In Bangladesh, IEDCR under the Ministry of Health and Family Welfare (MHFW) is responsible for conducting research into controlling epidemiological and infectious diseases such as COVID-19 (64). However, compared to Vietnam, Bangladesh and its research institutes conducted limited research into innovating testing kits and had inadequate testing capacity (8). Some Bangladeshi scientists had a slow start to develop a testing kit for detecting the coronavirus in less than 15 minutes by the end of March (26, 65). The testing kit, developed by scientists of the Bangladesh Gonoshasthaya- RNA Biotech Limited, was similar to one developed in January by the Chinese scientists.
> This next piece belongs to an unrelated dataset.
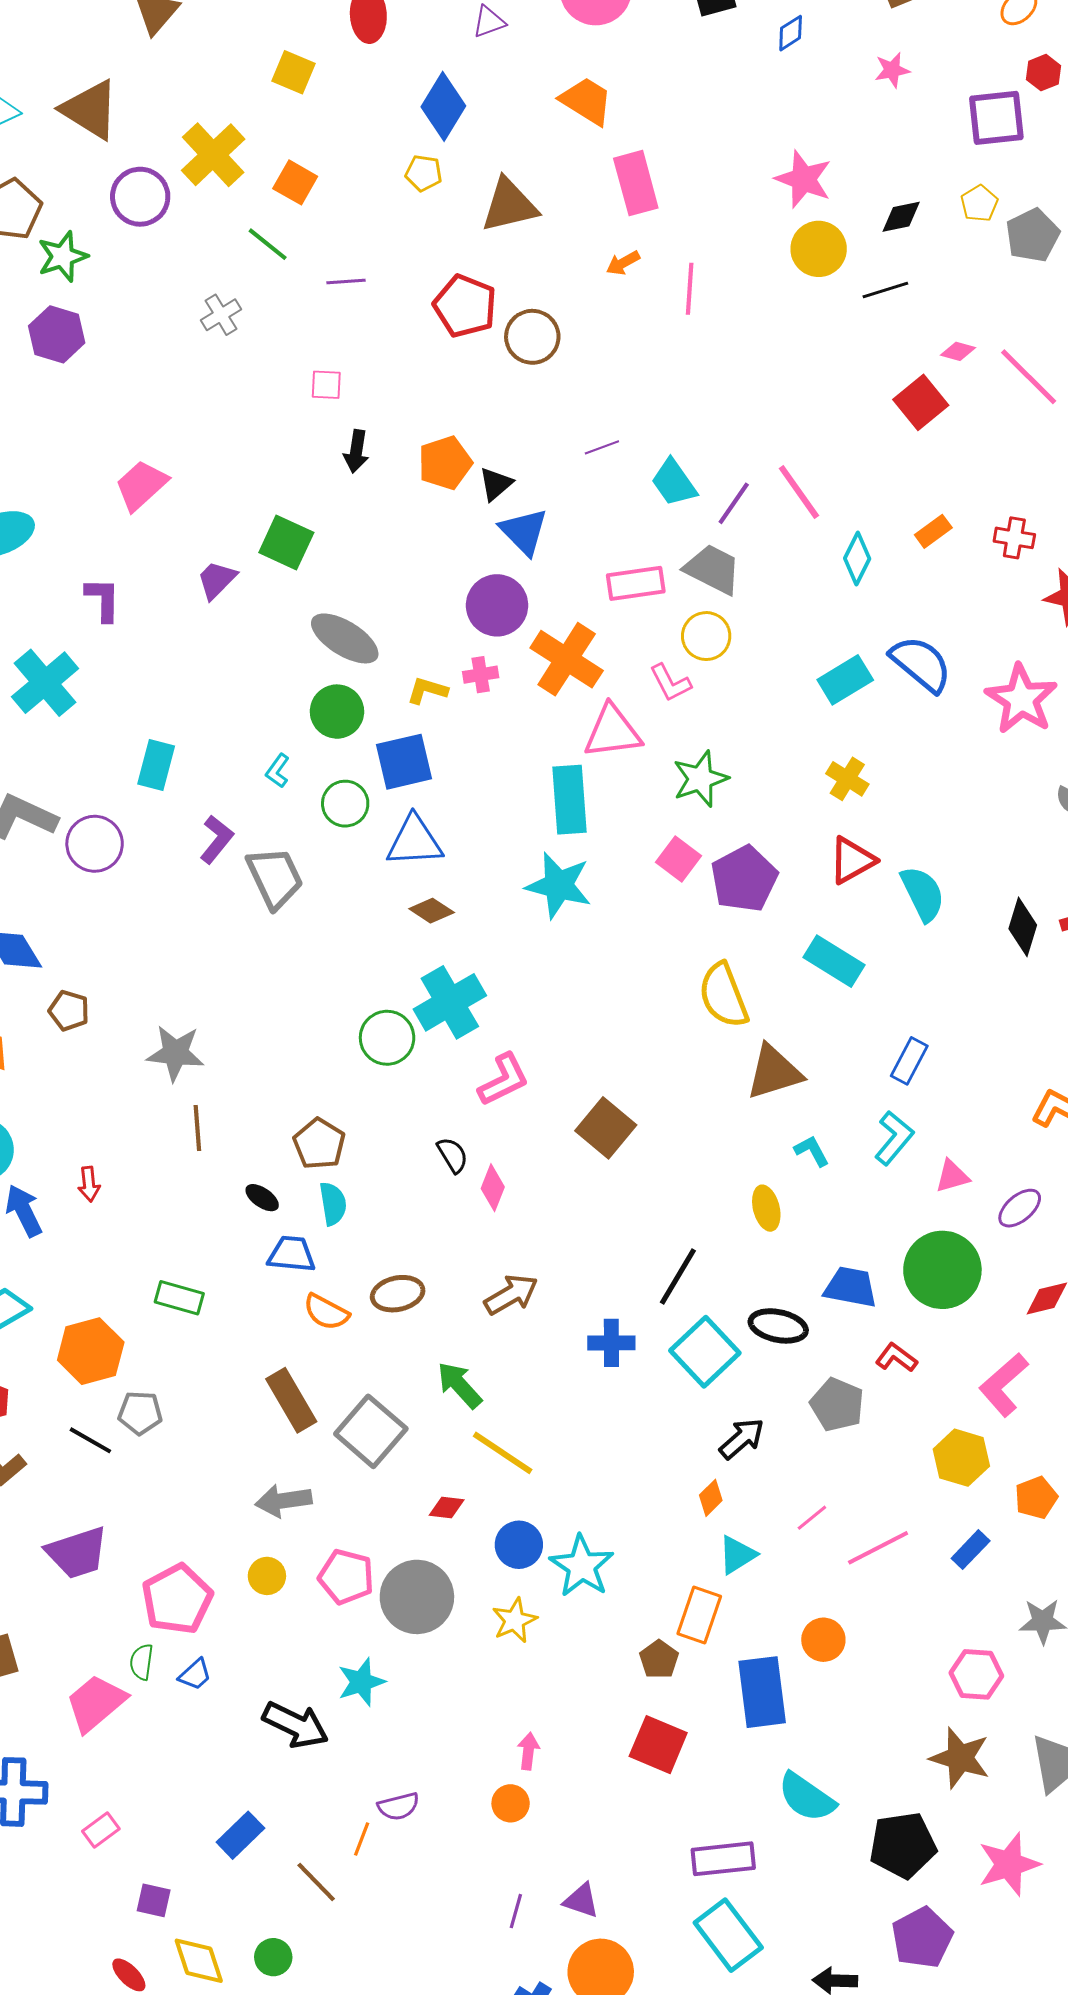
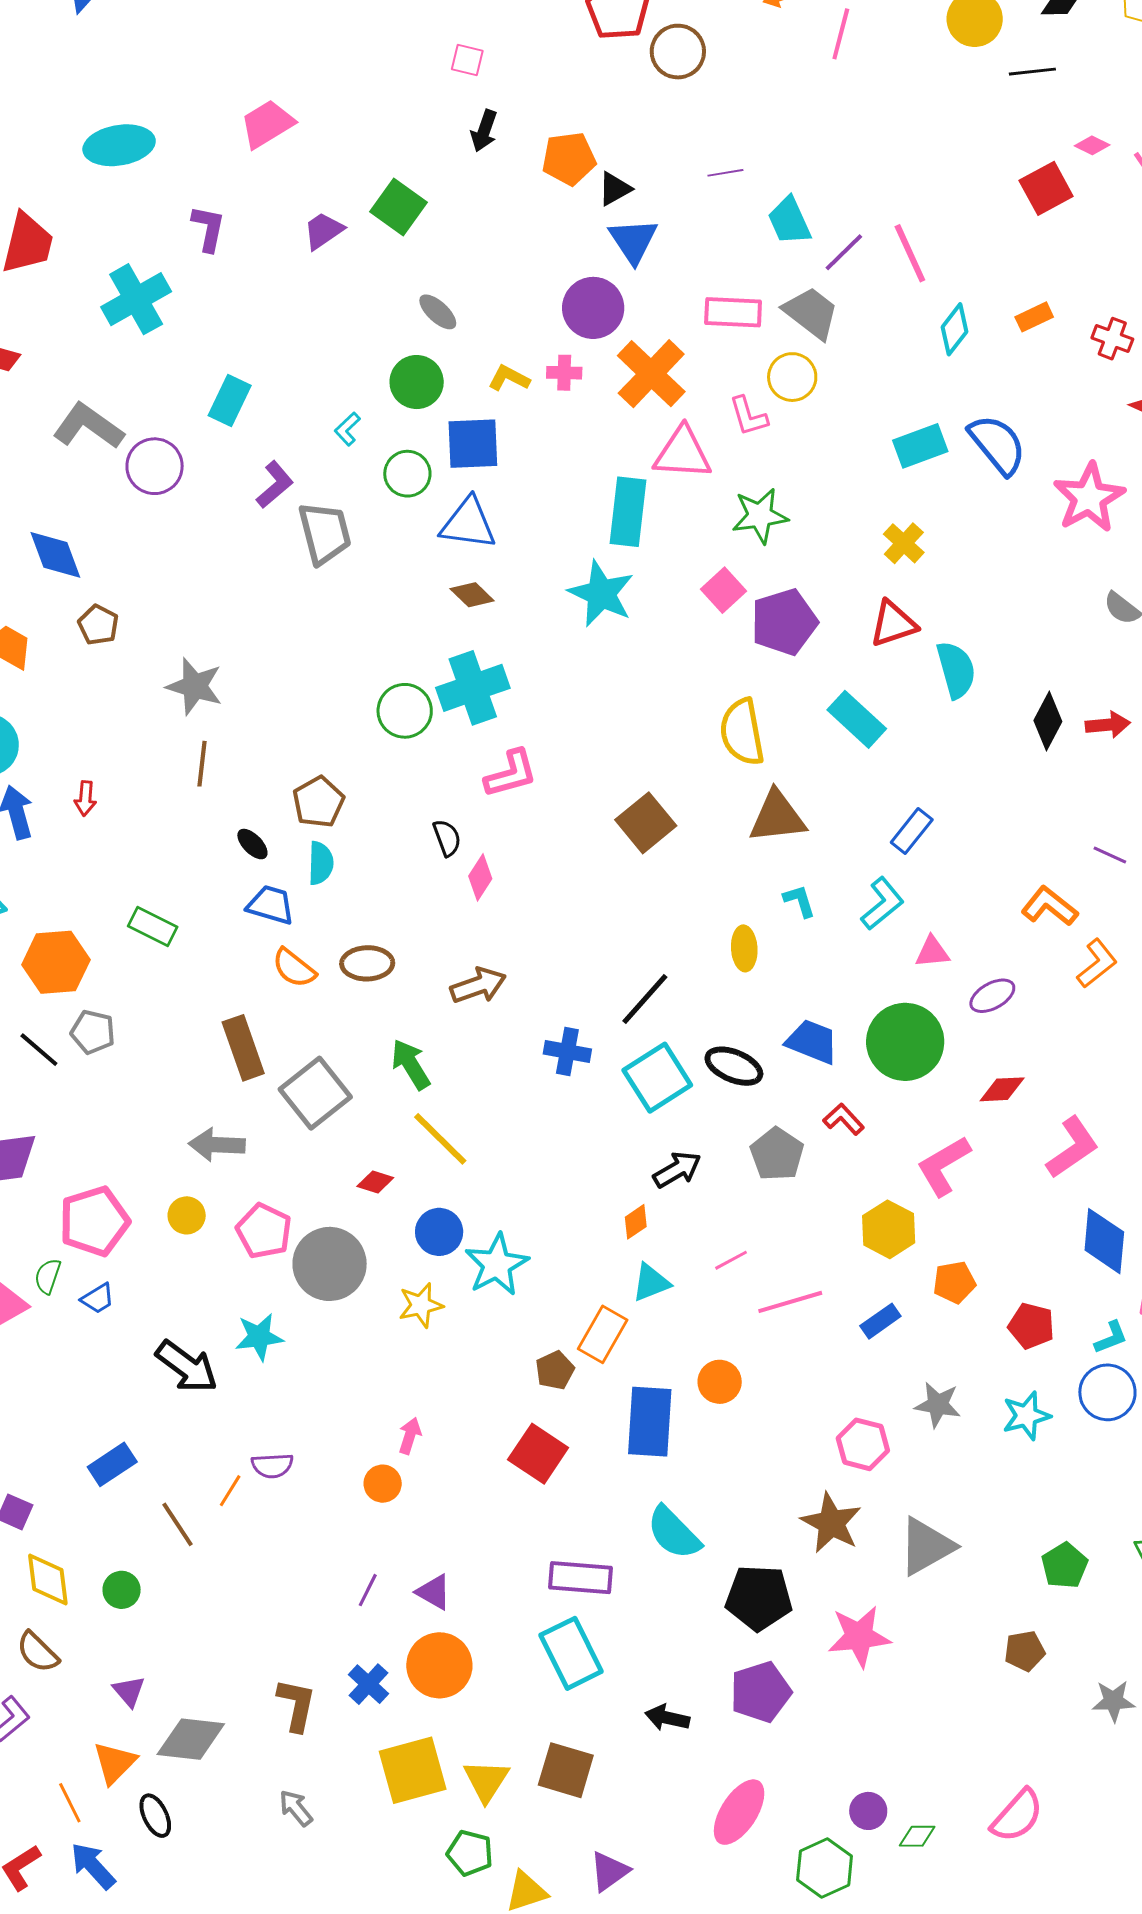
gray ellipse: (345, 638) -> (438, 312), size x0.6
brown square: (606, 1128) -> (646, 823), moved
The test, known as ‘dot blot test’, is designed to detect the specific antibody in the blood, which is created by the white blood cells in response to the coronavirus (65). However, the scientists’ efforts to develop a cost-effective testing kit received neither adequate support from the Governmental and non-governmental organisations (64, 66), nor approval from the Directorate General of Health Service (DGHS), due to bureaucratic red tape (29). Other than the Bangladesh Gonoshasthaya-RNA Biotech Limited’s initiative, there were no mentionable initiatives by any governmental and non-governmental organisations and Bangladeshi universities to conduct research into developing testing kits in Bangladesh.

Regarding testing capacity, Bangladesh established inadequate diagnostic laboratories (67), with only 60 testing centres to provide services for more than 165 million people (64). Compared to Vietnam, the country performed a lower number of testing for identifying coronavirus, with a maximum of 15 000 tests per day for its entire population (68). The country levied a higher testing fee than Vietnam and other similar south Asian countries (62). Government hospitals charged from $2.4 to $5.9 for a sample collected from home, while private hospitals charged $37.75 per test (1). The higher testing fee was unaffordable to poor populations (1) and possibly demotivated individuals with moderate income to visit healthcare centres for COVID-19 testing (6; 62). The decrease of daily test numbers meant that many potential COVID-19 cases could not be detected (68). This potentially allowed the coronavirus to spread rapidly among individuals and sustain in the community, thus increasing the burden of COVID-19 (69). The relatively inadequate research and testing of coronavirus may also undermine Bangladesh’s evidenced-decisions to undertake interventions for reducing the spread of the pandemic (64).

Contact tracing

Contact tracing is a well-recognised way to manage an infectious disease and slow the spread of infections (70). The higher the contact tracing, the better a country can control the virus. Evidence suggests that Vietnam identified as many cases as possible by using people’s movement, Facebook or Instagram posts and mobile-phone location data (71). The Vietnamese government used its previous experience of tackling Severe Acute Respiratory Syndrome (SARS) and the Avian Flu (44). It promptly initiated five contact tracing stages to detect potentially infected individuals (72). When an infected person was identified, he/she was isolated and kept in a healthcare facility straightway. He/she needed to complete a questionnaire by providing details of all individuals he/she had contacted recently. All contacted individuals had to undertake testing and stay in government-run quarantine facilities (e.g., universities and military dormitories) (45). Individuals who had close contacts with infected persons were isolated in dedicated quarantine facilities. Individuals who contacted close contacts had to self-isolate at home (47). Thus, infected persons and close contacts were traced and kept under various prevention stages (72). Besides, the government made it mandatory to install Ncovi health notification software to receive information about infected individuals (25).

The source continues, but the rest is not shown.